Now the dominoes were shivering out there, but otherwise straight as poles in the sea of ice. Occasional flits and movements here and there, but mostly still. A crowd of miniature Stonehenge.

“And dominoes and penguins have another thing in common. Gambling,” said Stone.

“Gambling,” said Mac, as if in agreeance. But, his expression said he didn’t understand.

“They’re like me, they’re risk-takers,” said Stone. We nodded.
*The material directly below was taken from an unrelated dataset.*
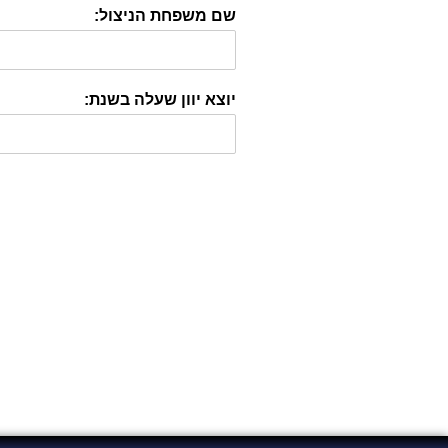
שם משפחת הניצול:
יוצא יוון שעלה בשנת:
Stoic Stone seemed as far off of a risk-taker than anyone I’ve met, with his redundant checking protocols, but then again, he was out here, on the brittle ice like us. “Every year it’s a gamble to see how many of these chicks survive.”

Mac reached into the glove compartment and rummaged around. “How did that song go? ‘The ice recedes and recedes, the breeding ground ice softer and softer,’” he said, quoting lyrics from a hit meme song about climate change. He whistled. “I can’t seem to find the disc here.” I chuckled, thinking of those old disc relics. Mac smiled, pulling his hand out of the compartment, and instead started up the digital musical files in the car. The speakers blasted with that wretched, catchy tune. Stone’s lips remained a straight line.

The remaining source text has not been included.